Collecting personal data is a feature of daily life. Businesses, advertisers, agencies, and law enforcement amass massive reservoirs of our personal data. This state of affairs—what I am calling the “collection imperative”—is justified in the name of efficiency, convenience, and security. The unbridled collection of personal data, meanwhile, leads to abuses. Public and private entities have disproportionate power over individuals and groups whose information they have amassed. Nowhere is that power disparity more evident than for the state’s surveillance of the indigent. Poor mothers, in particular, have vanishingly little privacy. Whether or not poor mothers receive subsidized prenatal care, the existential state of poor mothers is persistent and indiscriminate state surveillance. 

Professor Khiara Bridges’s book, The Poverty of Privacy Rights, advances the project of securing privacy for the most vulnerable among us.
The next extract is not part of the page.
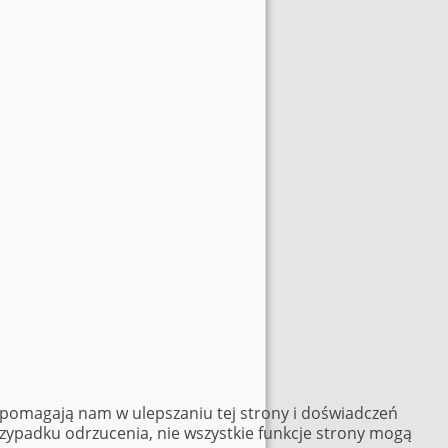
e pomagają nam w ulepszaniu tej strony i doświadczeń
rzypadku odrzucenia, nie wszystkie funkcje strony mogą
It shows how the moral construction of poverty animates the state’s surveillance of poor mothers, rather than legitimate concerns about prenatal care. It argues that poor mothers have a constitutional right not to be known if the state’s data collection efforts demean and humiliate them for no good reason. The Poverty of Privacy Rights provides an important lens for rethinking the data collection imperative more generally. It supplies a theory not only on which a constitutional right to information privacy can be built but also on which positive law and norms can develop. Concepts of reciprocity may provide another analytical tool to understand a potential right to be as unknown to government as it is to us.

Citation
Danielle Citron, A Poor Mother’s Right to Privacy: A Review (reviewing Khiara M. Bridges, The Poverty of Privacy Rights) 98 Boston University Law Review 1139–1167 (2018).